The problem » The output should be exactly the lines from the one containing "Ley de Arrendamiento" through the last line of the records, and only those.

Extracted data »
########################################
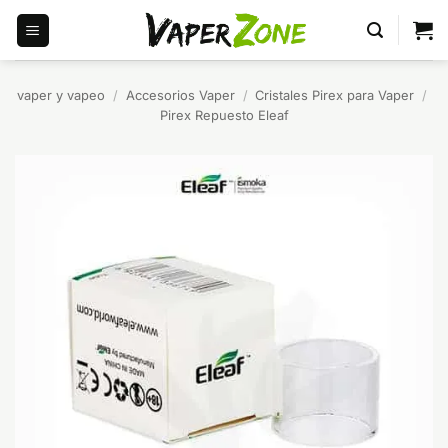
Saltar
al
contenido
vaper y vapeo
/
Accesorios Vaper
/
Cristales Pirex para Vaper
/
Pirex Repuesto Eleaf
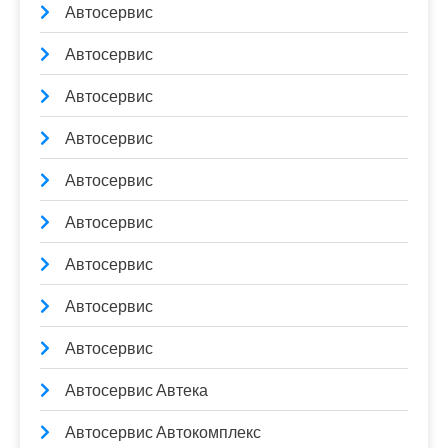
Автосервис
Автосервис
Автосервис
Автосервис
Автосервис
Автосервис
Автосервис
Автосервис
Автосервис
Автосервис Автека
Автосервис Автокомплекс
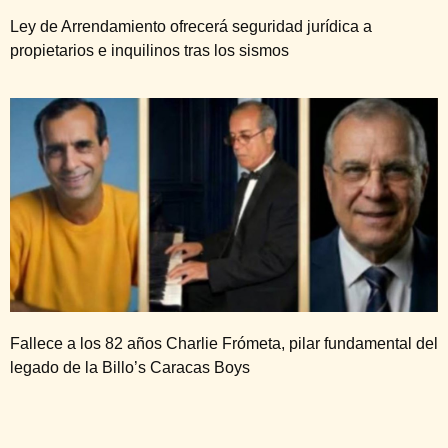
Ley de Arrendamiento ofrecerá seguridad jurídica a
propietarios e inquilinos tras los sismos
Fallece a los 82 años Charlie Frómeta, pilar fundamental del
legado de la Billo’s Caracas Boys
########################################
Your response »
Ley de Arrendamiento ofrecerá seguridad jurídica a
propietarios e inquilinos tras los sismos
Fallece a los 82 años Charlie Frómeta, pilar fundamental del
legado de la Billo’s Caracas Boys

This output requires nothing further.